| WHAT TO PRODUCE |
With both ends included, repeat exactly the lines of the entries below from the one containing "Visions (37, 2300)" down to the one containing "Planechase 2012 (355, 1329)", and no others.

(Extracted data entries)
====
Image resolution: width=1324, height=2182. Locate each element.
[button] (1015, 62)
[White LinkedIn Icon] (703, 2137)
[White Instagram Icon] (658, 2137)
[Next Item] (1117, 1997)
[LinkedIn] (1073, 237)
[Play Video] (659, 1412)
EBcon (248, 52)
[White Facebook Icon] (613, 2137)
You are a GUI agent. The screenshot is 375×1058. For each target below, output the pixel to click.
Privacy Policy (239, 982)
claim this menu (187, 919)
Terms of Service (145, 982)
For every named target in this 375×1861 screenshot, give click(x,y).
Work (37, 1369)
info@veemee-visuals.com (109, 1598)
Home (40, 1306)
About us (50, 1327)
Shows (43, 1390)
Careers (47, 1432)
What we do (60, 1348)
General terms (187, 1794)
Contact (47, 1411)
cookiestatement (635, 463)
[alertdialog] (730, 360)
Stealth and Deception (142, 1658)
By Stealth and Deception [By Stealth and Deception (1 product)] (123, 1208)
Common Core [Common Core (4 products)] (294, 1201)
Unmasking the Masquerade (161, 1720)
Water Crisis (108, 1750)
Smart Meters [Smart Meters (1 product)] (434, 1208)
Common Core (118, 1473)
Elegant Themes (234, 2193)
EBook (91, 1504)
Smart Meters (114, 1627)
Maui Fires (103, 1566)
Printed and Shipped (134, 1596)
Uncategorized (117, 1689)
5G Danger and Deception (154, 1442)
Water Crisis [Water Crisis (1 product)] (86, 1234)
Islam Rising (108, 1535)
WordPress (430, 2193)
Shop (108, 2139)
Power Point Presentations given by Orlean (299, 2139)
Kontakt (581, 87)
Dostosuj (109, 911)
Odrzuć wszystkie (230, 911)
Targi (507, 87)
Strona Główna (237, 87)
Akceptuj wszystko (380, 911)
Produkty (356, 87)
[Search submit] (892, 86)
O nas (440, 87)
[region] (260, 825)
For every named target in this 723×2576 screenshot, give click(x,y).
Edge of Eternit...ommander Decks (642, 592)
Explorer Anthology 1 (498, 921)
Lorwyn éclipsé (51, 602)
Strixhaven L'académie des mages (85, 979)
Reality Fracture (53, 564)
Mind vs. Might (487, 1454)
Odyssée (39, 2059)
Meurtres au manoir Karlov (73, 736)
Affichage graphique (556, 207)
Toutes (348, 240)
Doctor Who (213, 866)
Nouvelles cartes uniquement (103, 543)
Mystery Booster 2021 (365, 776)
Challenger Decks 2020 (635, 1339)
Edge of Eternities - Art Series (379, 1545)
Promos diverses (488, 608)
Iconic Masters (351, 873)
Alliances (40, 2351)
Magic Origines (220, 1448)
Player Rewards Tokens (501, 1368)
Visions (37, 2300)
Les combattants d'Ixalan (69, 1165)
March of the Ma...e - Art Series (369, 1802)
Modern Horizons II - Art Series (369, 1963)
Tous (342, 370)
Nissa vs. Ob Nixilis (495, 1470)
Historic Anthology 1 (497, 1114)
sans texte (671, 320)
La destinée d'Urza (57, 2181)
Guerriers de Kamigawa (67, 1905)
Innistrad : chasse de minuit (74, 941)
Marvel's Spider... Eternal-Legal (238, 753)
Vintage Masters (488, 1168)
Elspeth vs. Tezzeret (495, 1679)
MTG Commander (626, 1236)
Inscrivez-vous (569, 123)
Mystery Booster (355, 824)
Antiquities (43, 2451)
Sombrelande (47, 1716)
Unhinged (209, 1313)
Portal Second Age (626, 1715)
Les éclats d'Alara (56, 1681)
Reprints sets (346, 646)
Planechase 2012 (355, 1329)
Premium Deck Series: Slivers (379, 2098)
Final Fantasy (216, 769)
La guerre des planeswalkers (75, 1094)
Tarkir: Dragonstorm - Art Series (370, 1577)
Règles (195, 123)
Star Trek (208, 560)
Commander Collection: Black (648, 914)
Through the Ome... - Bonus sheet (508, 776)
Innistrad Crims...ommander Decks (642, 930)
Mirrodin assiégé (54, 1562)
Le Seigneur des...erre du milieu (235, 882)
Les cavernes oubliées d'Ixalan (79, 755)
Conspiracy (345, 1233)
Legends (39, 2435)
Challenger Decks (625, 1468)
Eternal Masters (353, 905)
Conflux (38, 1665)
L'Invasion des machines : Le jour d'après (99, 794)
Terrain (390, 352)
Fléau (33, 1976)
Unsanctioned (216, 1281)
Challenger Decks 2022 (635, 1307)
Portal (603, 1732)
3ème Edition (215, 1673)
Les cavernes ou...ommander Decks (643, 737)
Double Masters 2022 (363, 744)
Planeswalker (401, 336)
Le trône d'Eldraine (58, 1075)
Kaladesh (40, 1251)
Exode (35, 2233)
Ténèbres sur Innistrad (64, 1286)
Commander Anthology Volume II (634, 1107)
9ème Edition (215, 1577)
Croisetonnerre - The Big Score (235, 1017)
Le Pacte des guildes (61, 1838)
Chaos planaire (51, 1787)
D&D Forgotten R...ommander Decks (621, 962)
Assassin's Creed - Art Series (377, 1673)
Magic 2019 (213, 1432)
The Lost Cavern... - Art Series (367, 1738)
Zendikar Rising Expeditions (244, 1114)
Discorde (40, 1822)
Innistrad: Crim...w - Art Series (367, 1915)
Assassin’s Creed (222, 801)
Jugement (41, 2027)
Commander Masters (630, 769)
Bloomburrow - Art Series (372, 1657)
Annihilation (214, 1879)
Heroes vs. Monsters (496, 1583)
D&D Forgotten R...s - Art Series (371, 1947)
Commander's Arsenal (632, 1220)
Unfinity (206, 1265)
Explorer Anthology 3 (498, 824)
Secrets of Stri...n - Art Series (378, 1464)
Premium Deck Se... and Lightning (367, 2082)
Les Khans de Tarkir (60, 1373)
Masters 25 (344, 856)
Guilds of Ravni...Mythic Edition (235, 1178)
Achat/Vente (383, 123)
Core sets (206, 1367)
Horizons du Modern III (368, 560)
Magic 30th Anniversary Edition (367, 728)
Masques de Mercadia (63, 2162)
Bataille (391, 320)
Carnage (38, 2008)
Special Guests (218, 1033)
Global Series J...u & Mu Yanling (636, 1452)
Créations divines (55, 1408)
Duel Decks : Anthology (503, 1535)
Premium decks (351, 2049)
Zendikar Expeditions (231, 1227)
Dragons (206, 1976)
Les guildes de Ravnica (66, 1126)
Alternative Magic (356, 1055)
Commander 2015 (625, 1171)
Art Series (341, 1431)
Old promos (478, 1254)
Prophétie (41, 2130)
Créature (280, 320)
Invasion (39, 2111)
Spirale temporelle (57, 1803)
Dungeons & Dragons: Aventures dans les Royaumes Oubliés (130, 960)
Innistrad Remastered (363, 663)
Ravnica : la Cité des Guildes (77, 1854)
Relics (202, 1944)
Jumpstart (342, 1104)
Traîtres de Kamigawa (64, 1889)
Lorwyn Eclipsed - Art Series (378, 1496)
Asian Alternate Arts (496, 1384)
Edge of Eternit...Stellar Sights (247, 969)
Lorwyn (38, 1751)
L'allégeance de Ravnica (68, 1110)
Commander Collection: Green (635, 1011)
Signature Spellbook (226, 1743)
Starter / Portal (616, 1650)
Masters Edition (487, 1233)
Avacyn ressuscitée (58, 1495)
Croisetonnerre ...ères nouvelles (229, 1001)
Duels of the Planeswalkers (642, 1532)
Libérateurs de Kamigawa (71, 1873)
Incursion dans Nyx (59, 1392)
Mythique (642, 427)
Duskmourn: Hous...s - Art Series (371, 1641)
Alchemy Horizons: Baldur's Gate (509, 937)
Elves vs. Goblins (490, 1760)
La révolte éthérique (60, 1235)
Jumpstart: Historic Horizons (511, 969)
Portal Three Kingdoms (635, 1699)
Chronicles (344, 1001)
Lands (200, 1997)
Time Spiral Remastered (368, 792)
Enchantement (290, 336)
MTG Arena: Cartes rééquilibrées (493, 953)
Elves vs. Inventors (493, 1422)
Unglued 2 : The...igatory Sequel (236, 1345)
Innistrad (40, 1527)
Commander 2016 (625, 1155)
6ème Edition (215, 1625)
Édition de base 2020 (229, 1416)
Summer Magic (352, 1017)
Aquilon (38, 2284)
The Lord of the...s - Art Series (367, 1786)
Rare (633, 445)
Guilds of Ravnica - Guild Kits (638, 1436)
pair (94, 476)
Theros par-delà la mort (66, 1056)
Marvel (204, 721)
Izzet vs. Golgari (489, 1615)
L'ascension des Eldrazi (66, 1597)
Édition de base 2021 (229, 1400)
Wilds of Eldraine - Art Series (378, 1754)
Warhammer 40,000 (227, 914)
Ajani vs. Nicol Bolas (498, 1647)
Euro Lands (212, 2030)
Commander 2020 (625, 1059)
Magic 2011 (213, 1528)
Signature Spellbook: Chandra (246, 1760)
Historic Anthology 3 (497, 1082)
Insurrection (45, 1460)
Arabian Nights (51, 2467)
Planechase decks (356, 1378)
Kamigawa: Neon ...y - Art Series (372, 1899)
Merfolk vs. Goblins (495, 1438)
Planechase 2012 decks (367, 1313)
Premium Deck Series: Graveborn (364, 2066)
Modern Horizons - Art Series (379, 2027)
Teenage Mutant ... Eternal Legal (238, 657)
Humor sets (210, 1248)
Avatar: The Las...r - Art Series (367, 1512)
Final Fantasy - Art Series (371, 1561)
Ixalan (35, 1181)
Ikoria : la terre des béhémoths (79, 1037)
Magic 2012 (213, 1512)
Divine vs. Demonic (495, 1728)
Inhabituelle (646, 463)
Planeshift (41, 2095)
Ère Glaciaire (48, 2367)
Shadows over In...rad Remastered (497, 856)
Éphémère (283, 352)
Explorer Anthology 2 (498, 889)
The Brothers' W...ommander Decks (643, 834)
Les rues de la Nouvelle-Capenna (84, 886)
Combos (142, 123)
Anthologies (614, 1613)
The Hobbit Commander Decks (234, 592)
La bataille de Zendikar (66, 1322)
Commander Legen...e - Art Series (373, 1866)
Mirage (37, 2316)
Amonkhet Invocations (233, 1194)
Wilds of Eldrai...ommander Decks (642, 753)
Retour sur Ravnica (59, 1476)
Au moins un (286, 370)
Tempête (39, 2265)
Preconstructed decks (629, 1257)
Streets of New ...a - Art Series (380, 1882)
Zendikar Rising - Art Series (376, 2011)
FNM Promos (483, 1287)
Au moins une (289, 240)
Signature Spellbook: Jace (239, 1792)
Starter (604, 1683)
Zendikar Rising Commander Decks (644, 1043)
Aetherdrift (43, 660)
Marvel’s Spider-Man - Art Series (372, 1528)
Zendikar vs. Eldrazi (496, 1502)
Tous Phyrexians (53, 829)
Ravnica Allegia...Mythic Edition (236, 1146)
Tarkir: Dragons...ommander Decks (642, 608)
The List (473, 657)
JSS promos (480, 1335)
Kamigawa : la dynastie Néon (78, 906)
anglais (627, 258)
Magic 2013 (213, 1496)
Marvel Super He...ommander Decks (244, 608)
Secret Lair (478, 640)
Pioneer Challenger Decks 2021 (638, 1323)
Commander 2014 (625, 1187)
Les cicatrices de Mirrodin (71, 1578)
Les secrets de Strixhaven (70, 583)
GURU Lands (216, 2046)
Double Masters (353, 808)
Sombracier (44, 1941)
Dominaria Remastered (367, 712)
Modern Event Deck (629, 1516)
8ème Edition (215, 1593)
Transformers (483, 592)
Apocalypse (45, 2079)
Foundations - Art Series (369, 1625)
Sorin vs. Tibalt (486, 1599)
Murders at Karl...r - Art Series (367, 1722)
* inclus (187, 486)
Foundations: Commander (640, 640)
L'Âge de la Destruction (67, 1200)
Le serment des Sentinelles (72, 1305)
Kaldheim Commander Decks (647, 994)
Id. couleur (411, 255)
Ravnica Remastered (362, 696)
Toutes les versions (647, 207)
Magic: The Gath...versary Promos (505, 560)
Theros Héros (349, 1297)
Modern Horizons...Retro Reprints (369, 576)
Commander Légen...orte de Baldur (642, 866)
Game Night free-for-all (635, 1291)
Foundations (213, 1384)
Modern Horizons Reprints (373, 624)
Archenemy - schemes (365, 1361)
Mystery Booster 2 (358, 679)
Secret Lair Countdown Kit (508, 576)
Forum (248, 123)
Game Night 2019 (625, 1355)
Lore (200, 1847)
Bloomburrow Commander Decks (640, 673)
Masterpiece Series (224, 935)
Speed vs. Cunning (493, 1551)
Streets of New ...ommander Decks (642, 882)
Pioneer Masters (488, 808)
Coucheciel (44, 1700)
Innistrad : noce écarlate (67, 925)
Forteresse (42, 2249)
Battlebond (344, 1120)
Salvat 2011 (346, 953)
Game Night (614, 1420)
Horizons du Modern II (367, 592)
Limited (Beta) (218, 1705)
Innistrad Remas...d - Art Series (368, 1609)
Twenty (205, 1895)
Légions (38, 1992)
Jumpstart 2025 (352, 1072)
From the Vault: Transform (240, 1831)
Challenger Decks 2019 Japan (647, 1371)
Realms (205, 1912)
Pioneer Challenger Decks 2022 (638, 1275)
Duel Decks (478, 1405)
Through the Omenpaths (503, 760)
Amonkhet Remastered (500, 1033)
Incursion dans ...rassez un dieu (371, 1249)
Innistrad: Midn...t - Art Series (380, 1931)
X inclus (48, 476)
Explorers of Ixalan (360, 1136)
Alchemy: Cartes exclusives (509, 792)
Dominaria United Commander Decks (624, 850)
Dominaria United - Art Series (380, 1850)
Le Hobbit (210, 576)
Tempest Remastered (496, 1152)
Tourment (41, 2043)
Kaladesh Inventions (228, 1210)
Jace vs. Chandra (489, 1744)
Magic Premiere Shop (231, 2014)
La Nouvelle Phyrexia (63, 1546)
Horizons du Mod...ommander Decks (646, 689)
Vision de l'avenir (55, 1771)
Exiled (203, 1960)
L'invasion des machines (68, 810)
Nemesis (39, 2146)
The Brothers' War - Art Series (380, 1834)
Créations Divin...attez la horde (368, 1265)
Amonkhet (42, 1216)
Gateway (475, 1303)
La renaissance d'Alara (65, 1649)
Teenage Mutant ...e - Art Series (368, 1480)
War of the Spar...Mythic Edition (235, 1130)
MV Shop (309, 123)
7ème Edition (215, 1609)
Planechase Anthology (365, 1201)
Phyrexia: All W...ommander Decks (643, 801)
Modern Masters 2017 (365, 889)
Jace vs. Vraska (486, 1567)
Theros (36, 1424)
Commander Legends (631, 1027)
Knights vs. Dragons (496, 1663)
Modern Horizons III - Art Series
====
| WRITTEN REPLY |
Visions (37, 2300)
Les combattants d'Ixalan (69, 1165)
March of the Ma...e - Art Series (369, 1802)
Modern Horizons II - Art Series (369, 1963)
Tous (342, 370)
Nissa vs. Ob Nixilis (495, 1470)
Historic Anthology 1 (497, 1114)
sans texte (671, 320)
La destinée d'Urza (57, 2181)
Guerriers de Kamigawa (67, 1905)
Innistrad : chasse de minuit (74, 941)
Marvel's Spider... Eternal-Legal (238, 753)
Vintage Masters (488, 1168)
Elspeth vs. Tezzeret (495, 1679)
MTG Commander (626, 1236)
Inscrivez-vous (569, 123)
Mystery Booster (355, 824)
Antiquities (43, 2451)
Sombrelande (47, 1716)
Unhinged (209, 1313)
Portal Second Age (626, 1715)
Les éclats d'Alara (56, 1681)
Reprints sets (346, 646)
Planechase 2012 (355, 1329)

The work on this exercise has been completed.